Read our full coverage: Google shares more information about Googlebot crawl limits
AI overviews reduce Germany’s highest organic position CTR by 59%
SISTRIX analyzed over 100 million German keywords and found that AI Overviews reduced the position one click rate from 27% to 11%.
Important facts: AI overviews appear in around 20% of German keywords, up from 17% in August. SISTRIX estimates the total costs at 265 million lost organic clicks per month across the entire German market. On average across all keywords, including keywords without AIOs, there is a click loss of 6.6%.
Why this is important
The German data is similar in direction to the US results. Position one loses more than half of its clicks when an AIO appears, and informational content is the most affected. This suggests that the pattern is not limited to the US.
What people say
Barry Adams, founder of Polemic Digital, wrote on LinkedIn:
“Citations in AIOs don’t matter, people don’t click. If you want to continue to be successful at Google, you have to offer something that AI can’t reproduce. For publishers, breaking news is the golden goose.”
Read our full coverage: Google AI Overviews Cut Germany’s Highest Organic CTR by 59%
Search referral traffic fell 60% for small publishers
Chartbeat has released new data that breaks down search referral traffic losses by publisher size. Most previous reports on search traffic declines have treated publishers as a single group.
Important facts: Small publishers lost 60% of search reference traffic within two years. Mid-sized publishers lost 47% and large publishers lost 22%. Google Discover recommendations fell 15% over the same period. Larger publishers partially offset losses through direct traffic, email and app recommendations.
Why this is important
ChatGPT referrals are up over 200% in this data and still account for less than 1% of publisher page views. The growth rate sounds impressive until you compare it to search results. Chatbot traffic is still too low to compensate for these data losses.
What people say
Steven Waldman, founder of Rebuild Local News and Report for America, called the data “incredibly important” in a LinkedIn post, noting that larger publishers are more insulated due to greater brand recognition and direct-to-consumer products.
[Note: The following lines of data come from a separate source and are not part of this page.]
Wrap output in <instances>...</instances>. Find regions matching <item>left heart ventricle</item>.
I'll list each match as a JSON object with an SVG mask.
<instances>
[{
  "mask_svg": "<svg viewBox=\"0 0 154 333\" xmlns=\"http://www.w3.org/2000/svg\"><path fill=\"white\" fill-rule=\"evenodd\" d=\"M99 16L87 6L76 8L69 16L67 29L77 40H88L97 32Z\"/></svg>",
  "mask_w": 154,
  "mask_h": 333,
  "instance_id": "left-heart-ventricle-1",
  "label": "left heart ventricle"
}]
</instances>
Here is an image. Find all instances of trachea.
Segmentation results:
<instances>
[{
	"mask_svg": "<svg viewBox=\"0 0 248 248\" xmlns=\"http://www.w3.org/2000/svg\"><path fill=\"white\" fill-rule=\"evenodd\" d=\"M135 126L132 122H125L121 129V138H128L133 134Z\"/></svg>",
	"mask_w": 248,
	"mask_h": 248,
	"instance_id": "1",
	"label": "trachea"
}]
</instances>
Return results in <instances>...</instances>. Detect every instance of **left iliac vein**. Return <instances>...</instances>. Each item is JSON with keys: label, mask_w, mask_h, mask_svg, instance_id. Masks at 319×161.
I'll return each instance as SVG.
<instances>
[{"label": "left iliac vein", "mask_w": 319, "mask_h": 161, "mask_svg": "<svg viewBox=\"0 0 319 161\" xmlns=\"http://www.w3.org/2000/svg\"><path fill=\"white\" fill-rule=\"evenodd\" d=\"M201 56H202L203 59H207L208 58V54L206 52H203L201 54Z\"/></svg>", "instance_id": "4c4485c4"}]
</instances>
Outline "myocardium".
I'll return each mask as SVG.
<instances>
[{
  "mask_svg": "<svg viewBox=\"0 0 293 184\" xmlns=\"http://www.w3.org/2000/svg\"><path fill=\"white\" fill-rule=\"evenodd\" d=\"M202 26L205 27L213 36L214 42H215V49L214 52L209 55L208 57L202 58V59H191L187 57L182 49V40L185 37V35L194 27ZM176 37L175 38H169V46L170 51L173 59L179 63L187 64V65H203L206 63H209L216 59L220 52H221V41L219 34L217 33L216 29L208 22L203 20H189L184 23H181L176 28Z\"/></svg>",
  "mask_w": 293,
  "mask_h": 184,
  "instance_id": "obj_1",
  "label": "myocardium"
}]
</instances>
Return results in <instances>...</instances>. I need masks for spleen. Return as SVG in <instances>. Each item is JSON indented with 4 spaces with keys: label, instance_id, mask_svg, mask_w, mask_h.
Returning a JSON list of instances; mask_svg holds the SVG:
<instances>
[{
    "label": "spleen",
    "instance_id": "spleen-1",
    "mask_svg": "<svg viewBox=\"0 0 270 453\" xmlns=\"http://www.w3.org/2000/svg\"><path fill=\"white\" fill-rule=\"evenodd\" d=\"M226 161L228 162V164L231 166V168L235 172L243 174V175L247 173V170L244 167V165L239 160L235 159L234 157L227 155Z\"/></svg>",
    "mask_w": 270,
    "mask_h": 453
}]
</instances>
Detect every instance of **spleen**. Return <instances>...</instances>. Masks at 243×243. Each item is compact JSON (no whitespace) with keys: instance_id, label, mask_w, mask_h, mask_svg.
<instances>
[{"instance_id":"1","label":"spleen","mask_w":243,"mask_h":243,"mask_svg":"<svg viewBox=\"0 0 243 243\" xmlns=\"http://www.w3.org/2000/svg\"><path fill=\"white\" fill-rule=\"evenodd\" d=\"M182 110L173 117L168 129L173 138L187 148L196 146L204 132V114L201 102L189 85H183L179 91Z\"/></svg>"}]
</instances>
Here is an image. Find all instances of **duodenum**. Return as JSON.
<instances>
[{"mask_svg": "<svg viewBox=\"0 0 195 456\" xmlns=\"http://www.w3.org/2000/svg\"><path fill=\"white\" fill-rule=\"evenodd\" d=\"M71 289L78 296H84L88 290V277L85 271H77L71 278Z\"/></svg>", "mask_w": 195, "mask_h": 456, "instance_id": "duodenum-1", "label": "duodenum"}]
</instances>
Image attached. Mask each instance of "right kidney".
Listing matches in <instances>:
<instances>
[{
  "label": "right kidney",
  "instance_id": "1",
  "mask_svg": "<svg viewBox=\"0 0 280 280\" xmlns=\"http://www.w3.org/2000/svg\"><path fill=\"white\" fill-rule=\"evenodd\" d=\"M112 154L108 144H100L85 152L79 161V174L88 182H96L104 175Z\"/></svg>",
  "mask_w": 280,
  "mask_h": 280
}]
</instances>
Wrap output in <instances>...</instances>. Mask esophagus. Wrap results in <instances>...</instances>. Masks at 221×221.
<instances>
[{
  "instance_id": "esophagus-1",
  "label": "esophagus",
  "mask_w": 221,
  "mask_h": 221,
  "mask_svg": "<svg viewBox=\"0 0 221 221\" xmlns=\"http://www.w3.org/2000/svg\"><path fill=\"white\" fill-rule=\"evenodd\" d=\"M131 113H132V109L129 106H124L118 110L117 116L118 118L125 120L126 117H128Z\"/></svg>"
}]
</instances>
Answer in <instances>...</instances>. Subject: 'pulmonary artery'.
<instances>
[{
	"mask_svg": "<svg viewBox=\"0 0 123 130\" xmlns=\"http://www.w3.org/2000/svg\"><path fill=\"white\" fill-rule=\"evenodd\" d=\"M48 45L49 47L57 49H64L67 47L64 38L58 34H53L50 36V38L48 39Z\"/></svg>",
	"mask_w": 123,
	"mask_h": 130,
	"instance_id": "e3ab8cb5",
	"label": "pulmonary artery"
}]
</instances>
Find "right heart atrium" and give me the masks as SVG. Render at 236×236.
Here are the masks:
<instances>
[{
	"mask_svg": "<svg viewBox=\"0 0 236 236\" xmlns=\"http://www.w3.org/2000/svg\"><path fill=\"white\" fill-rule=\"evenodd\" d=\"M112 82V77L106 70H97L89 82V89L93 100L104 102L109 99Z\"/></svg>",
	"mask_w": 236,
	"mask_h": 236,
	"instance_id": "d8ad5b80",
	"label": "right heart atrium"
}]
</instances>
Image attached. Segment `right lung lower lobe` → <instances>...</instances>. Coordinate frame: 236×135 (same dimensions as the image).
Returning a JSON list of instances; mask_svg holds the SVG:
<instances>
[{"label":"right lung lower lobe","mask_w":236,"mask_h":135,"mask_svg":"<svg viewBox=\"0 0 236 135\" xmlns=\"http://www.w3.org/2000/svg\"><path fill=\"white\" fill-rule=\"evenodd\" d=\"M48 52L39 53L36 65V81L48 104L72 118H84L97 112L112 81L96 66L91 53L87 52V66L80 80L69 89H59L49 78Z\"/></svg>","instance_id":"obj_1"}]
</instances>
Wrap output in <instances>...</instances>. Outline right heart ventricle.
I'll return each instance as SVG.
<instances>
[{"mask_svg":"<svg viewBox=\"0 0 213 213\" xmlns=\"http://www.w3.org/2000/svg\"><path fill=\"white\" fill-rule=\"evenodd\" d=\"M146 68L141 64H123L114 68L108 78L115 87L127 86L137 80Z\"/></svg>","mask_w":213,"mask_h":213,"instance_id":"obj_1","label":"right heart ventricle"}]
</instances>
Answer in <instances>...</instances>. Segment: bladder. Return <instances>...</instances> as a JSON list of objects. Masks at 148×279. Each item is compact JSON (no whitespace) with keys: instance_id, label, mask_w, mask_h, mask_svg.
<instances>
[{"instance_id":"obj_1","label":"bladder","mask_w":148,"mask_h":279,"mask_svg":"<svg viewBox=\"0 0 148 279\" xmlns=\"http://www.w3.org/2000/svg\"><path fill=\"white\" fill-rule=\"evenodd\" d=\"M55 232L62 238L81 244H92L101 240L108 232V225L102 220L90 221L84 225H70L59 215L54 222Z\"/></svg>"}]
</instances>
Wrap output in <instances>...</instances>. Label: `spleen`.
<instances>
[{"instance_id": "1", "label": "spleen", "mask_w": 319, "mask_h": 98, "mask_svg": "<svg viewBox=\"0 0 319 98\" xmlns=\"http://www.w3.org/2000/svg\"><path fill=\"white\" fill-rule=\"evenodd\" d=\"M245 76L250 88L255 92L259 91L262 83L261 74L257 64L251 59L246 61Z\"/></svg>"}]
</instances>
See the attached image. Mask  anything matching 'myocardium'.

Layne Bruce, executive director of the Mississippi Press Association, wrote on LinkedIn:
“Every week there are new technological advances that are great for consumers, but threaten the ecosystem that creates the flow of information in the first place.”
Read our full coverage: Data shows search referral traffic is down 60% for small publishers
Topic of the week: General benchmarks are becoming less useful
Each story this week features a number that used to mean one thing and now means something different depending on the context.
The AIO click losses in Germany are similar in direction to those in the USA. The 15MB crawl limit is not 15MB in practice. And Personal Intelligence ensures that results in AI mode vary depending on the user. So checking what is “shown” in a query depends on which personal Google services that person is connected to.
This week’s stories show that data is more useful when you read it against your own industry, your own site size, and your own audience.